Israeli-Palestinian tensions were already running high over Palestinian president Mahmoud Abbas’s formation of a unity government that is backed by Hamas.
With senior Israeli officials now calling for a crackdown on Hamas, and perhaps even the Western-backed Palestinian Authority led by Mr Abbas, there is growing concern of a major escalation.
It is not clear how far Israeli prime minister Benjamin Netanyahu will go in trying to dismantle Hamas, considering the risk of further destabilising the region. Despite Mr Netanyahu’s verbal attacks against Mr Abbas, he does not want to see a collapse of the pragmatic Palestinian leader’s self-rule government in the West Bank.
The Israeli government is reportedly considering a series of measures, including the deportation of Hamas leaders from the West Bank to Gaza, where Hamas remains the de facto power despite the unity deal.
The three Jewish seminary students went missing late last Thursday while hitchhiking at a West Bank bus stop near the Palestinian city of Hebron. They were on their way home, two to towns inside Israel, and the third to a West Bank settlement.
Large numbers of Israeli troops have been involved in a huge search since then, going house-to-house in some areas.
Israeli forces have arrested more than 150 Palestinians, most of them members of Hamas, over the past four days. Among those detained were ten Hamas legislators – one-third of the Hamas representatives from the West Bank in the long-defunct Palestinian parliament. The most senior among those detained yesterday was Parliament Speaker Abdel Aziz Dweik.

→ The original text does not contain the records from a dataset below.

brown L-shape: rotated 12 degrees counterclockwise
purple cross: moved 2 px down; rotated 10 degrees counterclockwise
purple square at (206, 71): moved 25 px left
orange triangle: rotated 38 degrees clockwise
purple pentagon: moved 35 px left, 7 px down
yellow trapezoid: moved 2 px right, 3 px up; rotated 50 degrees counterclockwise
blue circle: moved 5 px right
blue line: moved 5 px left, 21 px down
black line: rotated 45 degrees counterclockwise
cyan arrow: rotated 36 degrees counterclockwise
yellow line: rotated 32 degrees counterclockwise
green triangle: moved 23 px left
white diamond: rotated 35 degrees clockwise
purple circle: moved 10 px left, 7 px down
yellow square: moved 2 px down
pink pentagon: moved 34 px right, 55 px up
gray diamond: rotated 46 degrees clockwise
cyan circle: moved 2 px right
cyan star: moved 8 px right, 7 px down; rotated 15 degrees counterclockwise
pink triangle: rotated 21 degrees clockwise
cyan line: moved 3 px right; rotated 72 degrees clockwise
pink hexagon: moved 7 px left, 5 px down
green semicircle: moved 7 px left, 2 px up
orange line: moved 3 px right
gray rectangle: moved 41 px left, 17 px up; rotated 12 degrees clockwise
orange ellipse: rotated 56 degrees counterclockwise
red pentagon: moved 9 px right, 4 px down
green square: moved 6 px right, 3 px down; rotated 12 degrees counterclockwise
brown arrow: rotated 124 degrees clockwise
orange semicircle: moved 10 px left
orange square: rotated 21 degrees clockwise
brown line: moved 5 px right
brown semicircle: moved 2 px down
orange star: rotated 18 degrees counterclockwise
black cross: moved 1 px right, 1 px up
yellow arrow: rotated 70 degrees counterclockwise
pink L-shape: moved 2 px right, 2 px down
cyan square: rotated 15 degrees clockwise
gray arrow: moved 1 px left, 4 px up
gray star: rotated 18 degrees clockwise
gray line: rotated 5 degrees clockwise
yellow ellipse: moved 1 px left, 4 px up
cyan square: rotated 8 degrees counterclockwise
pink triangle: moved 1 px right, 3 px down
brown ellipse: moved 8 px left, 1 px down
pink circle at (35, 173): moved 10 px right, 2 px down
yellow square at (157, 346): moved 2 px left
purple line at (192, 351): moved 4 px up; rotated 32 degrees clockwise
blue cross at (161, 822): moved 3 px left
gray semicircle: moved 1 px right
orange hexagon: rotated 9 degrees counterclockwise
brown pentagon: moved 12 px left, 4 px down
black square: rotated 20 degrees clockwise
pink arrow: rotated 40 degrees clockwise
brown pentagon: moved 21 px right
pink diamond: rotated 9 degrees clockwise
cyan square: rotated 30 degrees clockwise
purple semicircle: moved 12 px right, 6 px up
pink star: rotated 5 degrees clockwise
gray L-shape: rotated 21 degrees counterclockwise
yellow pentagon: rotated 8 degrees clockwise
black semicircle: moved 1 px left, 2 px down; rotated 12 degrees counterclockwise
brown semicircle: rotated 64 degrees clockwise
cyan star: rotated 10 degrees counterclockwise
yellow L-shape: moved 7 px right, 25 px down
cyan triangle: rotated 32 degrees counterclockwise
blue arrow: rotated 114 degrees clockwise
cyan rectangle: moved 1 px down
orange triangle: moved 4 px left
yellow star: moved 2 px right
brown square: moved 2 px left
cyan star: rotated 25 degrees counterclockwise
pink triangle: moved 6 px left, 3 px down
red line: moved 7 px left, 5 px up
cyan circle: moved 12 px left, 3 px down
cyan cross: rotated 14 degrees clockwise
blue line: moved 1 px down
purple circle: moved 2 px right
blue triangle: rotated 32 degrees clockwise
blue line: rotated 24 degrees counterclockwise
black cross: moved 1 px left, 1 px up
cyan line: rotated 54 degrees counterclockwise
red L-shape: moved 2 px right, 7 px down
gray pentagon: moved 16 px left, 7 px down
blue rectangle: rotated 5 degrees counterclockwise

Mr Netanyahu has alleged that Hamas carried out the kidnappings but provided no evidence. He has also held Mr Abbas responsible for the fate of the teens and claimed the unity government created the atmosphere for the kidnappings.
The Israeli premier’s office said Mr Netanyahu called Mr Abbas yesterday, a fairly rare contact between the two leaders. Mr Netanyahu called on Mr Abbas to help with efforts to rescue the abducted teens and arrest the Hamas kidnappers.
Mr Abbas’s aides have rejected Mr Netanyahu’s contention that the Palestinian self-rule government is ultimately responsible for the abductions, saying Israel is in overall control of the West Bank.
The junction where the teenagers were last seen is under Israeli control and is commonly used by both soldiers and Jewish settlers.
The missing three were named as Naftali Frankel and Gil-ad Sha’er, both 16, and Eyal Yifrach, 19. Mr Frankel holds dual Israeli-US citizenship.
In a statement issued yesterday, Mr Abbas said: “The Palestinian leadership condemns the series of events over the last week, beginning with the kidnapping of the three Israeli teens and ending with a series of Israeli violations.”
He referred to the arrests and the killing of a 20-year-old Palestinian by Israeli army fire yesterday, during a confrontation between stone throwers and soldiers.